• What you need to do: As the answer, give every line of the records that includes the word "link".

• Supplied data:
# # #

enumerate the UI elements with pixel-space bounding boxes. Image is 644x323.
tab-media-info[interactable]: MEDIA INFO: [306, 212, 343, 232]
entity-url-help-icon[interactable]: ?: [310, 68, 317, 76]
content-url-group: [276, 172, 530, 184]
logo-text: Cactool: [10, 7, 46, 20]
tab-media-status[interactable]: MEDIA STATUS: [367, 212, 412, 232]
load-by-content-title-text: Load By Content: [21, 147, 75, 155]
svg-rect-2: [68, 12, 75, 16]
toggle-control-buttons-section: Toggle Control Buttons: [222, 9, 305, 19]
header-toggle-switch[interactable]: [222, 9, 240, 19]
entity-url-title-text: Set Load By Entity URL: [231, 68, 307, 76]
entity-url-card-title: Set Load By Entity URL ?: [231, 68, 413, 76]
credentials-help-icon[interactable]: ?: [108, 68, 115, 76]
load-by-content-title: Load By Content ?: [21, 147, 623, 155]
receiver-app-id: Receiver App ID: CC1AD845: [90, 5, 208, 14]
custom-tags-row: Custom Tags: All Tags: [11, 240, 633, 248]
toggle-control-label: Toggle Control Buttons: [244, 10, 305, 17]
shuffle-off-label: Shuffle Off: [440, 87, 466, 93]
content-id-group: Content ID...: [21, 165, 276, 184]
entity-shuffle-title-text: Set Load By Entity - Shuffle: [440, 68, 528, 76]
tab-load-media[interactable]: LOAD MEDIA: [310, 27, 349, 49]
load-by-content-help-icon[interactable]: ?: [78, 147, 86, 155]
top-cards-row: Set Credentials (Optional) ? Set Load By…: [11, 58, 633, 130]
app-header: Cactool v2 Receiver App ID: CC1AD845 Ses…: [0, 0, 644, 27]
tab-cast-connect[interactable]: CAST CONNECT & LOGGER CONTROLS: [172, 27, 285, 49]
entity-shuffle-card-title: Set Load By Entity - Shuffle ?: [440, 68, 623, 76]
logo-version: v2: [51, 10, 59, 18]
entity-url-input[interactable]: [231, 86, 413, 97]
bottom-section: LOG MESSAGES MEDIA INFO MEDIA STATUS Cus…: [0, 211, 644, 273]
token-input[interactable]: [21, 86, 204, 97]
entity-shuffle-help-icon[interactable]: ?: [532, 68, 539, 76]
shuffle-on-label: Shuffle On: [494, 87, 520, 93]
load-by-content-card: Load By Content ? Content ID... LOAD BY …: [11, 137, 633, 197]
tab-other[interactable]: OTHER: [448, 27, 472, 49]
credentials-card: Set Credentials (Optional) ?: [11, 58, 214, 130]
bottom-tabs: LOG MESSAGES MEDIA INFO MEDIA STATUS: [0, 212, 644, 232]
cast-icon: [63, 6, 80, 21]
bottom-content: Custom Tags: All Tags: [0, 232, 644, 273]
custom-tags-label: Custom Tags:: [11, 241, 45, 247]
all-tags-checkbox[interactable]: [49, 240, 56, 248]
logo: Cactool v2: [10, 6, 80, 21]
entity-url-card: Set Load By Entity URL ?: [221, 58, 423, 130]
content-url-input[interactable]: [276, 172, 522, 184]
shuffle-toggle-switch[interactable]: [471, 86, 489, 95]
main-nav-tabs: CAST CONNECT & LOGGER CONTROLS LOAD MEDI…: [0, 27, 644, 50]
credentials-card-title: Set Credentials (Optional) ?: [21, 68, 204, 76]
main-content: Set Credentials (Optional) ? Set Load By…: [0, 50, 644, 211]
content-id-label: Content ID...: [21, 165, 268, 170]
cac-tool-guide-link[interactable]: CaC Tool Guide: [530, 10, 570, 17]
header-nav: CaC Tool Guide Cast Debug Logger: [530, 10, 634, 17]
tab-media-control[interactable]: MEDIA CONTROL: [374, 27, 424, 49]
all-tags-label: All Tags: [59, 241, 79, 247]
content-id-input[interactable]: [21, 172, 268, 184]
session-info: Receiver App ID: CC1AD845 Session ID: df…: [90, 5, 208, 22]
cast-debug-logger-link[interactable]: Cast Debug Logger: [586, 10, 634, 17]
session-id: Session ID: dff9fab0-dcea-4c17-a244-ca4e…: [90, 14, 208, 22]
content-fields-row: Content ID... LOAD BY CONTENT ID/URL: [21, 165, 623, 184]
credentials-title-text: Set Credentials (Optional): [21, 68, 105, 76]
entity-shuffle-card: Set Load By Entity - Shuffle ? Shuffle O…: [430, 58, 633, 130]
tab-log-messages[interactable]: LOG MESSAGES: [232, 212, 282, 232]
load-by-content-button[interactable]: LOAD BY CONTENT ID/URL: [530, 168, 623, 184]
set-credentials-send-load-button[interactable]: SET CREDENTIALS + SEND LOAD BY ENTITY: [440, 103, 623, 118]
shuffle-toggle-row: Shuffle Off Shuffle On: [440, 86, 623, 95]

# # #

• Exercise answer:
cac-tool-guide-link[interactable]: CaC Tool Guide: [530, 10, 570, 17]
cast-debug-logger-link[interactable]: Cast Debug Logger: [586, 10, 634, 17]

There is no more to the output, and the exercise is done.